About "Uncle Kees" was never spoken later again

WAGENINGEN.
It's good that there are people who deal with this.
The story about the war must be told to the youth, so that such a thing will never happen again.
Kees Heij is deeply impressed that the name of his uncle will be visible on Friday 20 September on one of the four nameplates on the Monument for the Fallen on the Costerweg.
Cornelis (Kees) van de Kraats.
An ordinary and healthy young man from Wageningen who was no older than 22 years old.
He was born in Renkum on March 19, 1922, the son of Cornelis van de Kraats and Arendina Wolthoorn.
He died on November 28, 1944 at 4.10 am in Hüsum Schwesing , an outside camp of Neuengamme concentration camp ( eighteen kilometers from Hamburg, Germany).
He had prison number 49114.
Kees van de Kraats was buried on December 2, 1944 in a mass grave on the Ostfriedhof to Husum.
Cousin Kees Heij (73) knows that it must have been terrible for his grandmother who was lived at the Sumatrastraat 13 in Wageningen.
What had her boy done? Nothing right? Kees van de Kraats was a laboratory assistant at the Agricultural University with Professor Edelman, professor of Soil Science, says Heij.
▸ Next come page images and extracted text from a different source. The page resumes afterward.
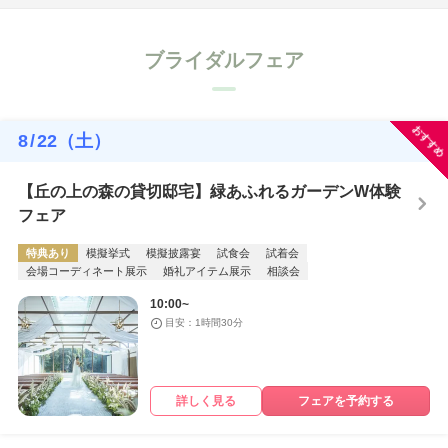
ブライダルフェア
おすすめ
8
/
22
（土）
【丘の上の森の貸切邸宅】緑あふれるガーデンW体験
フェア
特典あり
模擬挙式
模擬披露宴
試食会
試着会
会場コーディネート展示
婚礼アイテム展示
相談会
10:00~
目安：1時間30分
詳しく見る
フェアを予約する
The story goes that Kees refused to work for the Germans.
All healthy men received a call to work for the occupier. Kees didn't want to.
With fatal consequences.

Prison camp Amersfoort.
He was arrested on October 26, 1943 and transferred to Camp Amersfoort.
There he was placed in Block 10 with the prison number 2649.
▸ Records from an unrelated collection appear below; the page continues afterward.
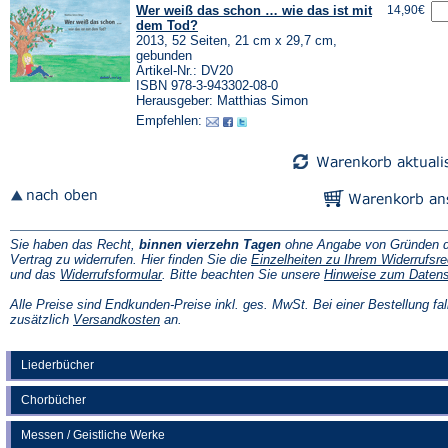
Wer weiß das schon … wie das ist mit
14,90€
dem Tod?
2013, 52 Seiten, 21 cm x 29,7 cm,
gebunden
Artikel-Nr.: DV20
ISBN 978-3-943302-08-0
Herausgeber: Matthias Simon
Empfehlen:
Sie haben das Recht,
binnen vierzehn Tagen
ohne Angabe von Gründen d
Vertrag zu widerrufen. Hier finden Sie die
Einzelheiten zu Ihrem Widerrufsre
(Öffnet
und das
Widerrufsformular
. Bitte beachten Sie unsere
Hinweise zum Daten
in
einem
Alle Preise sind Endkunden-Preise inkl. ges. MwSt. Bei einer Bestellung fal
neuen
(Öffnet
zusätzlich
Versandkosten
an.
Tab)
in
einem
neuen
Liederbücher
Tab)
Chorbücher
Messen / Geistliche Werke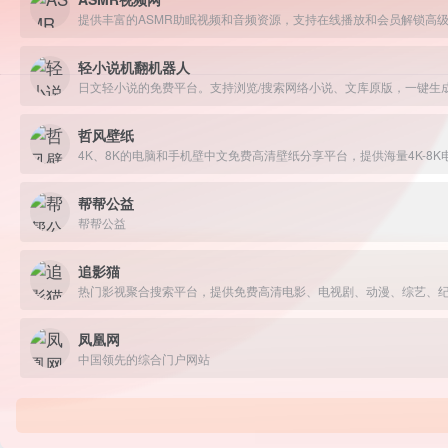
提供丰富的ASMR助眠视频和音频资源，支持在线播放和会员解锁高
轻小说机翻机器人
哲风壁纸
帮帮公益
帮帮公益
追影猫
凤凰网
中国领先的综合门户网站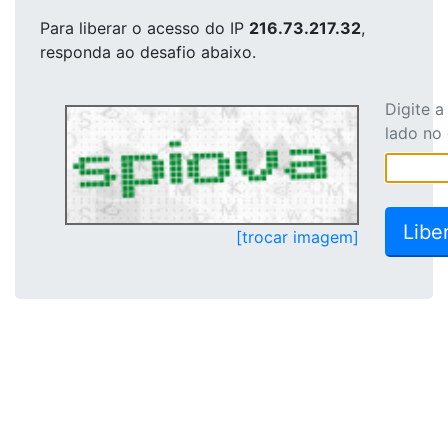
Para liberar o acesso
do IP
216.73.217.32
,
responda ao desafio abaixo.
Digite 
lado no
[trocar imagem]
A number of letters from Amersfoort have been preserved.
What surprised me so much is that life just went on there.
You think of all kinds of nasty things about a camp, but the letters show that they used to do Sinterklaas celebrations, says Kees Heij, who becomes a bit emotional when telling all kinds of memories. Many things come back with the extension of the years. You used to go on with your life.

Not spoken anymore.
About Kees was never spoken again. He did not return, that was it.
My grandmother must have thought so. It was bad enough for her, she had four children, two boys and two girls.
One boy did not return from Germany, the other adventurer Gerrit had left for the Dutch East Indies before the war, survived the camps under the Japanese occupiers and did not return to the Netherlands until the 1960s.